Thank you. We will now begin the question-and-answer session. Our first question comes from Debra Fiakas of Crystal Equity Research. Please go ahead.
Thank you. Good morning and thank you for taking my questions. Maybe the first question that I might ask of Jeff is in regard to just one small comment you made in your opening remarks about the D&O insurance. Did I hear that correctly that that's the directors’ and officers’ insurance? Just out of curiosity, why would it increase? It's a large amount. Is it factors related to Westwater or just general industry conditions?
Thank you, Debra. That's a very good question. It's important to clarify it's general industry conditions. As represented to us, we had a very good marketing effort for the program, and it’s reflective of the current status of the environment for public companies and nothing in particular related to Westwater.
Okay, excellent. I'm glad to hear that. Of course, you have been successful in raising some capital, and you have a few coins in the bank. It clearly is enough to fund your operations for the near term. Can we anticipate an increase in spending over the first half of 2021 as the feasibility study gets underway and gets completed? Or will it be similar to your spending levels this first half of the year as it was in 2020? Just a little, maybe guidance there on what your budget might look like?
Yes, there will definitely be an increase in what we call non-discretionary expenses as a result of the fixed costs running our business. These are primarily about the same dollar amount and the range of that $10 million to $12 million. We do have budgeted certainly a higher level of what we call discretionary expenses related to the commercial plant, and our capital expenditures, which Chris described on his slide as $118 million over the next two years. We certainly anticipate spending at a higher level, probably in the range of about $50 million for those types of activities. We’ll continue to utilize our existing facilities plus look for project financing to finance the remainder of that capital build-out.
Right. Since you have already raised some capital, is the company prepared to, as soon as you get the definitive feasibility study completed and all the guidance that you need for what your costs are going to be, are you prepared to begin construction without having received project financing?
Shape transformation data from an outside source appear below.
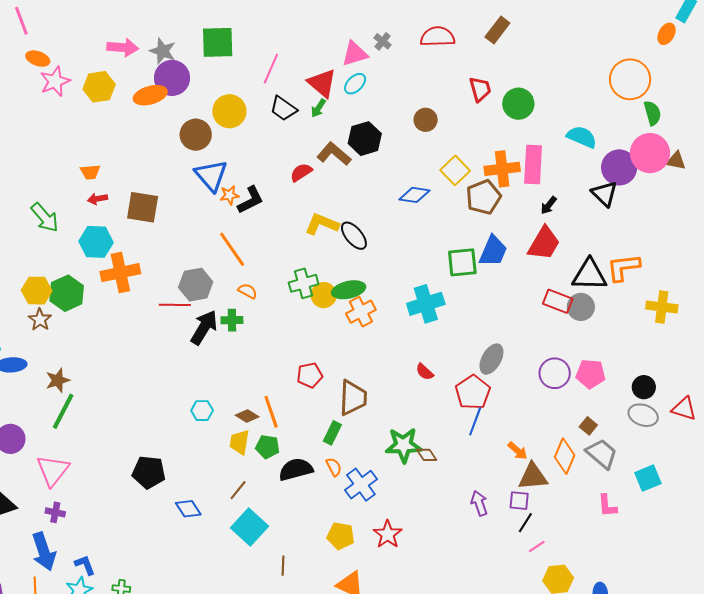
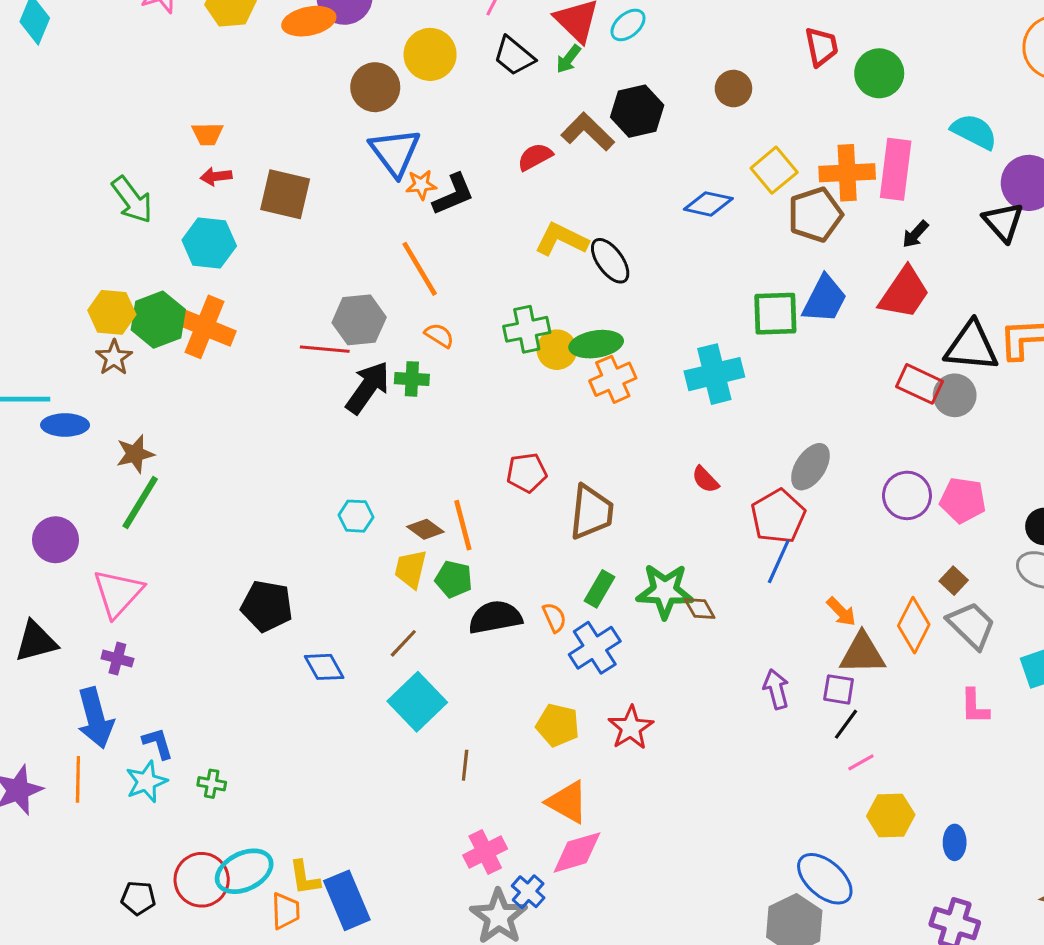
orange cross: (120, 273) -> (204, 327), moved, turned 30
green rectangle: (332, 433) -> (600, 589), moved

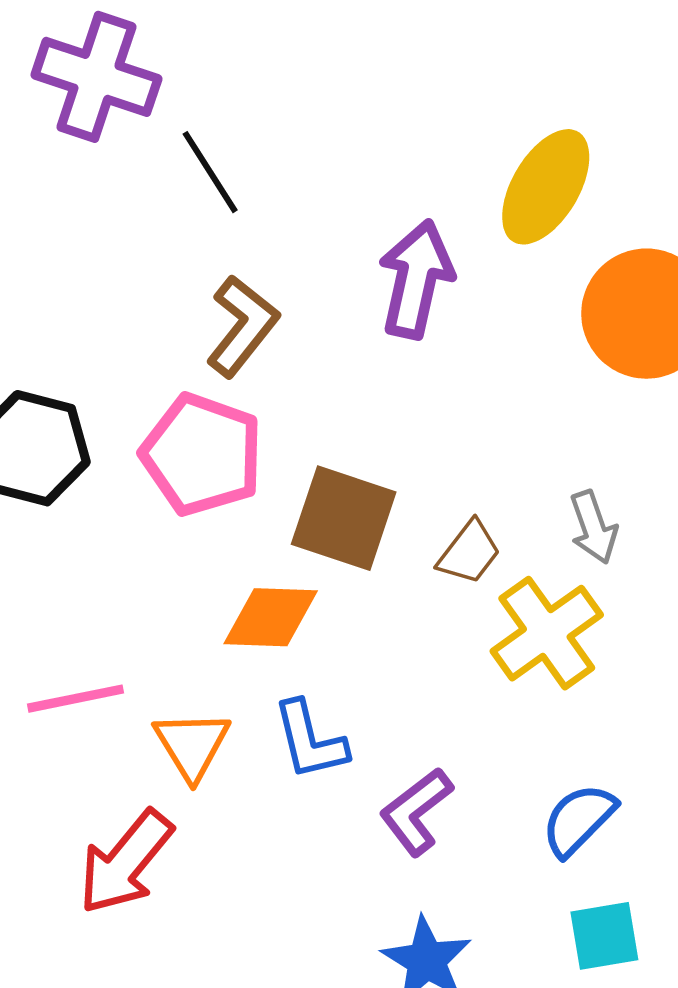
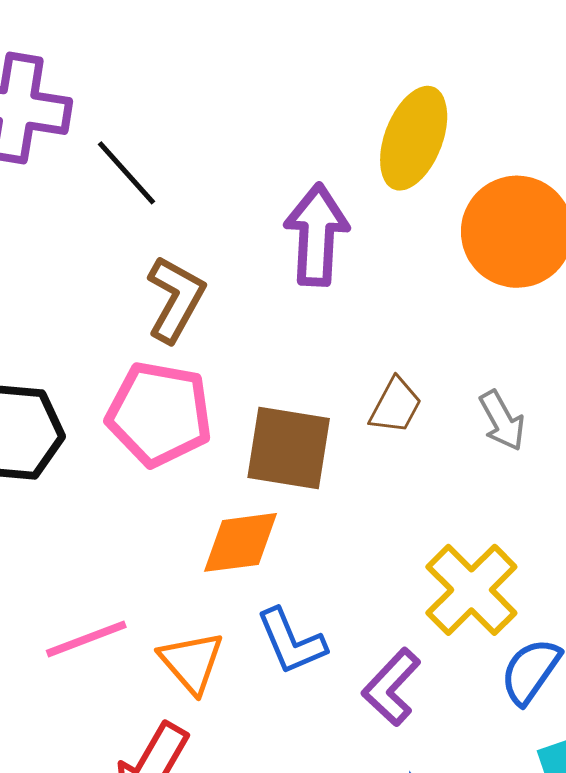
brown trapezoid: (469, 552) -> (395, 406), moved
yellow cross: (547, 633) -> (471, 590), moved

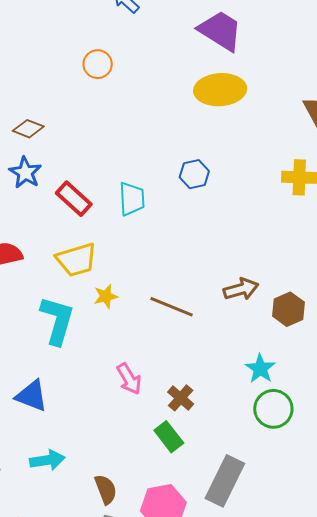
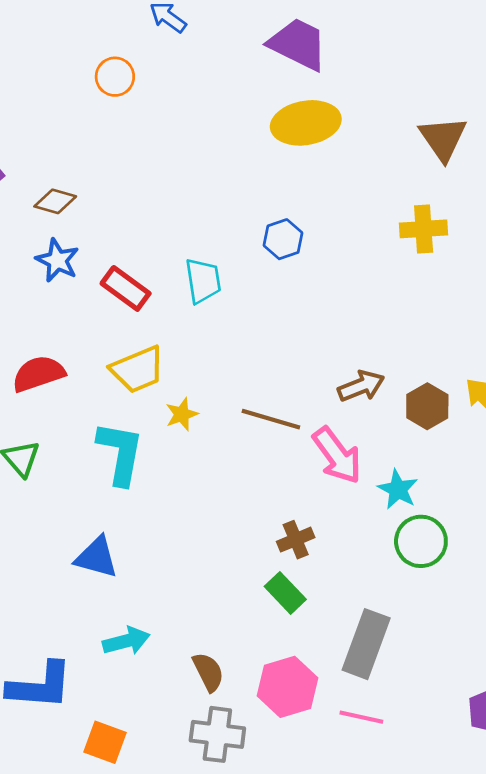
orange circle: (98, 64) -> (115, 77), moved
pink arrow: (129, 379) -> (337, 455), moved, size x1.4
brown cross: (181, 398) -> (296, 540), turned 32

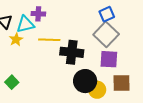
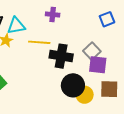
purple cross: (38, 14) -> (53, 14), moved
blue square: (107, 14) -> (107, 19), moved
gray square: (106, 34) -> (92, 51), moved, size x0.7

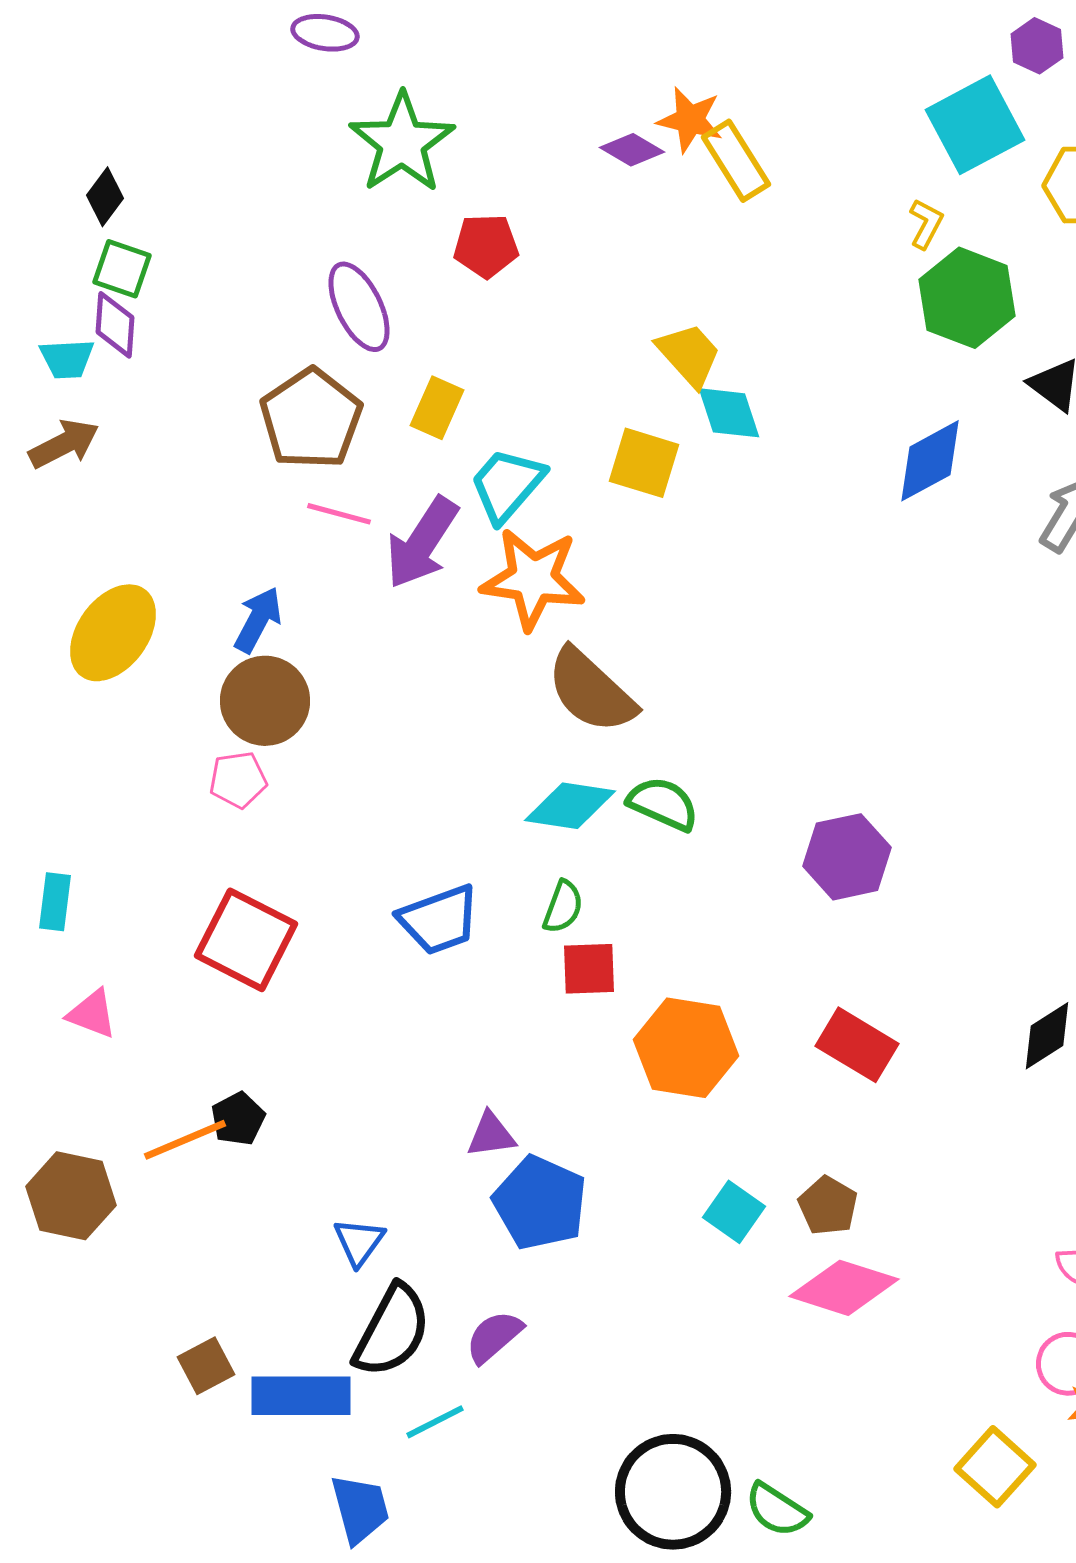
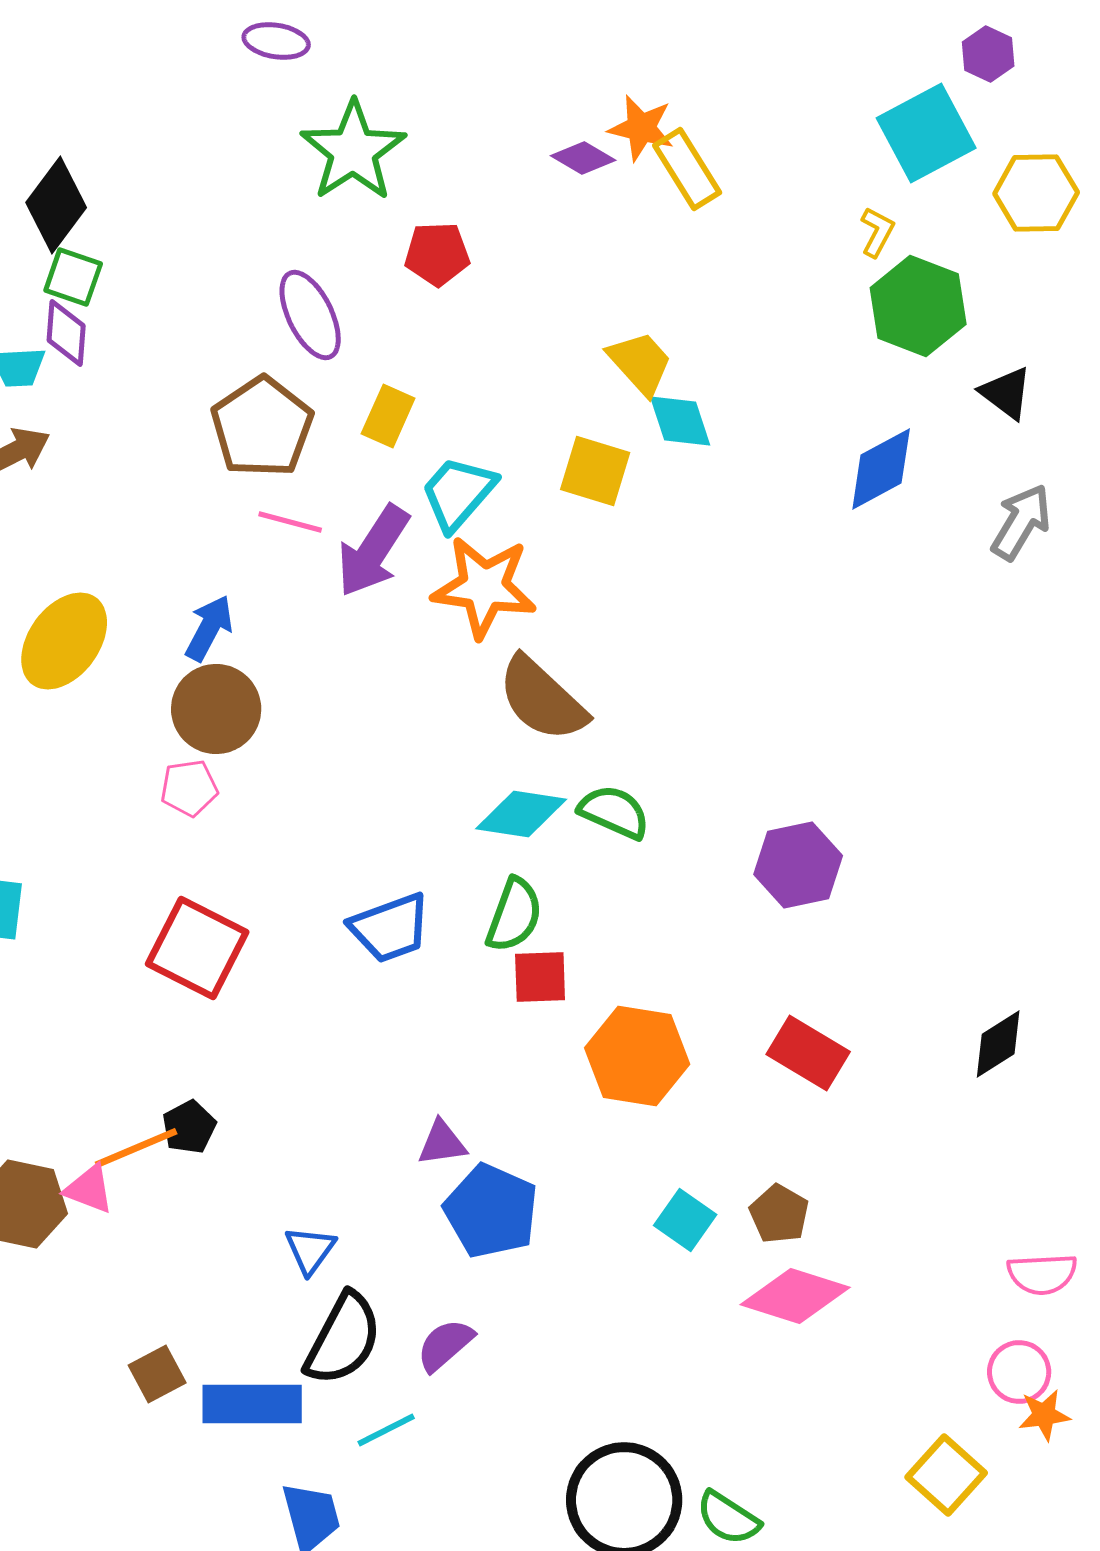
black diamond: (105, 197) -> (56, 205), size x1.6
green semicircle: (563, 907) -> (514, 915), size x1.4
pink triangle: (92, 1014) -> (89, 1189), moved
Or would you wait until you know for certain that you've got all the money at your disposal?
Well, certainly the feasibility study is a step. Chris, go ahead if you'd like.
It's a great question, Debra. I think the way I would answer that is certainly the way Jeff started, the feasibility study is going to tell us all about a couple of things. One, the capital costs and the operating expenses of this facility as we build it. Secondly, it'll produce the S curve, we need to know month-by-month and quarter-by-quarter what it's going to take to build our facility in terms of funding. Those are the key ingredients to knowing exactly how we are going to proceed going forward. On one hand, it is far more joyous to be fully funded when you start. But it's important to know exactly what that means. So, Debra, that's my non-answer to your question. I'm going to enjoy answering that question in about six months.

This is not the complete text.